Recovery controls are planning and response services to rapidly restore a secure environment and investigate the source of the breaches.

Question 43

Which standard provides a good basis for establishing a set of controls?

Answer 43

Information Technology—Code of Practice for Information Security Management (ISO/IEC 17799).

Question 44

What is the minimum content of a risk assessment report?

Answer 44

Assessment Team, Risk Assessment Scope Summary, Assessment Methodology Used, Assessment Findings and Action Plan, Full Findings Documentation, Conclusion.

Question 45

The risk assessment process has two key objectives:

Answer 45

to implement only those controls necessary, and to document management’s due diligence.

Question 46

The main advantage of the qualitative style of risk assessment is …

Answer 46

that it prioritizes the risks and identifies areas for immediate action and improvement.

Question 47

The main disadvantage of the qualitative style of risk assessment is …

Answer 47

that it does not provide specific quantifiable measurements of the magnitude of the impacts, therefore making a cost-benefit analysis of recommended controls more difficult.

Question 48

The major advantage of quantitative risk assessment is …

Answer 48

that it provides a measurement of the impact’s magnitude, which can be used in the cost-benefit analysis of recommended controls.

Question 49

The major disadvantage of quantitative risk assessment is …

Answer 49

that depending on the numerical ranges used to express the measurement, the meaning of the quantitative risk assessment may be unclear, requiring the results to be interpreted in a qualitative manner.

Question 50

Gap analysis is used to …

Answer 50

assess generally accepted practices against current security conditions.
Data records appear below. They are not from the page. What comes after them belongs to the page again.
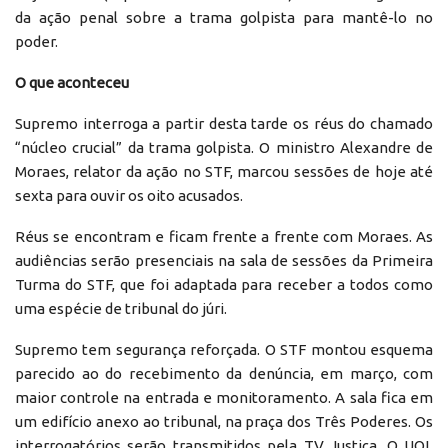
da ação penal sobre a trama golpista para mantê-lo no
poder.
O que aconteceu
Supremo interroga a partir desta tarde os réus do chamado
“núcleo crucial” da trama golpista. O ministro Alexandre de
Moraes, relator da ação no STF, marcou sessões de hoje até
sexta para ouvir os oito acusados.
Réus se encontram e ficam frente a frente com Moraes. As
audiências serão presenciais na sala de sessões da Primeira
Turma do STF, que foi adaptada para receber a todos como
uma espécie de tribunal do júri.
Supremo tem segurança reforçada. O STF montou esquema
parecido ao do recebimento da denúncia, em março, com
maior controle na entrada e monitoramento. A sala fica em
um edifício anexo ao tribunal, na praça dos Três Poderes. Os
interrogatórios serão transmitidos pela TV Justiça. O UOL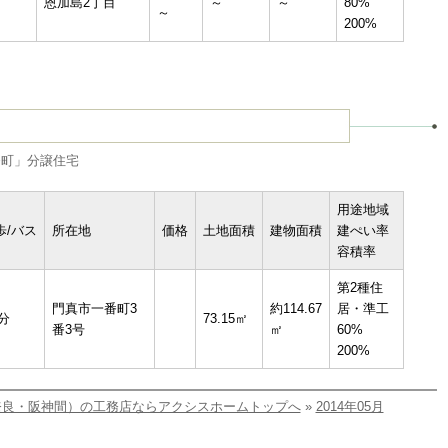
恩加島2丁目
～
～
80%
～
200%
町」分譲住宅
用途地域
歩/バス
所在地
価格
土地面積
建物面積
建ぺい率
容積率
第2種住
門真市一番町3
約114.67
居・準工
分
73.15㎡
番3号
㎡
60%
200%
奈良・阪神間）の工務店ならアクシスホームトップへ
»
2014年05月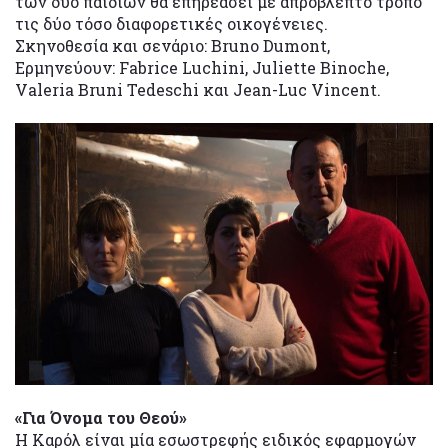
των δυο παιδιών θα επηρεάσει με απρόβλεπτο τρόπο
τις δύο τόσο διαφορετικές οικογένειες.
Σκηνοθεσία και σενάριο: Bruno Dumont,
Ερμηνεύουν: Fabrice Luchini, Juliette Binoche,
Valeria Bruni Tedeschi και Jean-Luc Vincent.
«Για Όνομα του Θεού»
Η Καρόλ είναι μία εσωστρεφής ειδικός εφαρμογών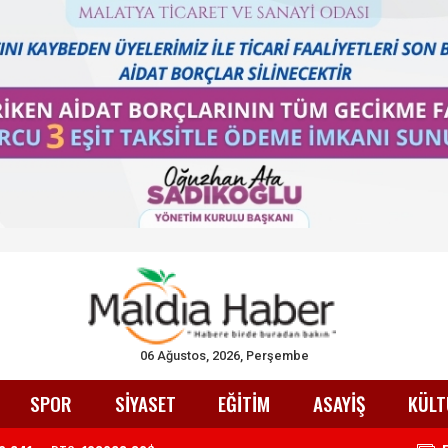
06 Ağustos, 2026, Perşembe
SPOR
SİYASET
EĞİTİM
ASAYİŞ
KÜLT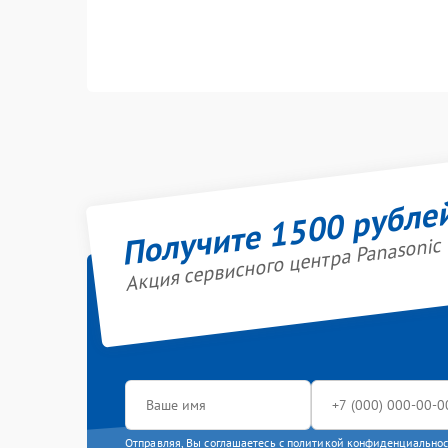
Получите 1500 рубле
Акция сервисного центра Panasonic
Отправляя, Вы соглашаетесь с
политикой конфиденциально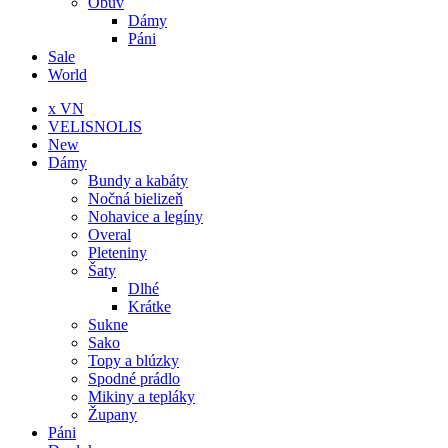
Obuv
Dámy
Páni
Sale
World
x VN
VELISNOLIS
New
Dámy
Bundy a kabáty
Nočná bielizeň
Nohavice a legíny
Overal
Pleteniny
Šaty
Dlhé
Krátke
Sukne
Sako
Topy a blúzky
Spodné prádlo
Mikiny a tepláky
Župany
Páni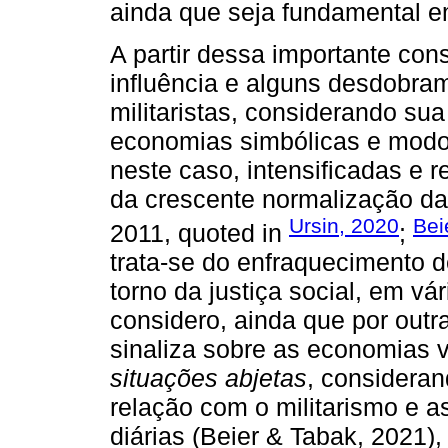
ainda que seja fundamental e
A partir dessa importante cons
influência e alguns desdobram
militaristas, considerando su
economias simbólicas e modos 
neste caso, intensificadas e r
da crescente normalização da
Ursin, 2020
Bei
2011, quoted in
;
trata-se do enfraquecimento 
torno da justiça social, em v
considero, ainda que por outra
sinaliza sobre as economias v
situações abjetas
, consideran
relação com o militarismo e a
diárias (Beier & Tabak, 2021)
Gap analysis measures the maturity level of the security program and it uses standards of good practice or accepted standards to set targets for future attainment.

Question 51

RTO

Answer 51

Recovery Time Objectives.

Question 52

Who determines the RTO?

Answer 52

The security manager should have knowledge of recovery time objectives for their organization.

Question 53

How to determine the RTO?

Answer 53

The organization must conduct a Business Impact Analysis (BIA) to address all potential disasters including sudden outages and rolling disasters.

Question 54

BIA

Answer 54

Business Impact Analysis.

Question 55

RPO

Answer 55

Recovery Point Objectives.

Question 56

There are four essential aspects of information classification:

Answer 56

(1) information classification from a legal standpoint, (2) responsibility for care and control of information, (3) integrity of the information, and (4) the criticality of the information and systems processing the information.